Getting all judge-y
אַל־תֹּאמַ֣ר בִּלְבָבְךָ֗ בַּהֲדֹ֣ף יְהֹוָה֩ אֱלֹהֶ֨יךָ אֹתָ֥ם ׀ מִלְּפָנֶ֘יךָ֮ לֵאמֹר֒ בְּצִדְקָתִי֙ הֱבִיאַ֣נִי ה’ לָרֶ֖שֶׁת אֶת־הָאָ֣רֶץ הַזֹּ֑את
And when your God ‘ה has thrust them from your path, say not to yourselves, “יהוה has enabled us to possess this land because of our virtues”. (Devarim 9.4)
This week is the second of Seven Weeks of Consolation, during which we are meant to focus upon self-improvement in the most important ways: how we get along.
The first step in any teshuvah, any act of return and repair, is to identify the mistake. In order to do this we must bring our best judgement to bear upon our actions. But, since our perceptual abilities are constrained by so many factors (mood, hearing, attention span, biases, and so much more), how do we know if we are judging our actions accurately?
Our Western society encourages us to turn away from judgment with stock phrases like “it’s not up to me to judge” and the quote “judge not lest you be judged.” But that quote comes from someone else’s Bible – Matthew 7.1 – and it’s usually misquoted, anyway.

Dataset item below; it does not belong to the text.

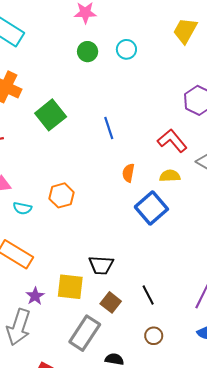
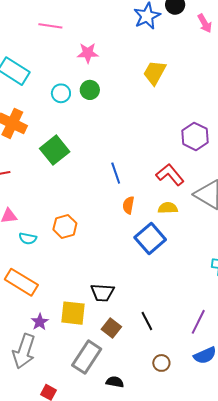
yellow trapezoid: (185, 31) -> (155, 73), moved
cyan circle: (126, 49) -> (61, 93), moved
blue line: (109, 128) -> (116, 173), moved
brown circle: (154, 336) -> (161, 363), moved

The Jewish ethic is found more correctly here:
לֹֽא־תִשְׂנָ֥א אֶת־אָחִ֖יךָ בִּלְבָבֶ֑ךָ הוֹכֵ֤חַ תּוֹכִ֙יחַ֙ אֶת־עֲמִיתֶ֔ךָ וְלֹא־תִשָּׂ֥א עָלָ֖יו חֵֽטְא
You shall not hate your kinsfolk in your heart. Reprove your kin but incur no guilt on their account. (VaYikra 19.17)
We are called upon to keep each other in line – the line of the way of Jewish ethics, and to do so with care for each other. We are to be our “brother’s keeper”, to go even further back, to the original sin of humanity as Judaism sees it: not sharing fruit in a garden, but in ending a life and lying about one’s guilt.
Some of our ancestors, and some of our people at this time, argue that the land of Israel is given incontrovertibly to the Jewish people (even the lyrics of the old film “Exodus” make the claim). But our parashat hashavua clearly speaks against this idea.
וְהָיָ֗ה אִם־שָׁכֹ֤חַ תִּשְׁכַּח֙ אֶת־ה’ אֱלֹהֶ֔יךָ וְהָֽלַכְתָּ֗ אַחֲרֵי֙ אֱלֹהִ֣ים אֲחֵרִ֔ים וַעֲבַדְתָּ֖ם וְהִשְׁתַּחֲוִ֣יתָ לָהֶ֑ם הַעִדֹ֤תִי בָכֶם֙ הַיּ֔וֹם כִּ֥י אָבֹ֖ד תֹּאבֵדֽוּן׃
If you do forget your God ‘ה and follow other gods to serve them or bow down to them, I warn you this day that you shall certainly perish (Devarim 8.19)
The Torah indicates that believing that the land is ours beyond any other claim, that any behavior toward others is justified because of some sacred right, is an act of serving “other gods”, not HaShem: gods of fear and anger and trauma, gods of greed and the madness of power.
If we are to judge ourselves and our acts, what will help up see beyond our own emotions – our own fears and hopes and needs – so that we can see ourselves accurately, and so judge correctly?
The cost of judging ones’s acts incorrectly is merely that no progress toward becoming a happier, more complete human being is possible. This is why our ethical tradition advises that we seek out someone we respect to help us see past our own natural blind spots – a mentor, a teacher – someone who will be (hopefully gently) honest.
Rather than be sure of your judgment of your relationship with another person, consider what might be if you are mistaken. And if you find that you are, may that moment of spiritual growth and promise bring you strength to see more clearly your ability to rise up, at any moment, to follow the path of becoming who, and what, you are meant to be.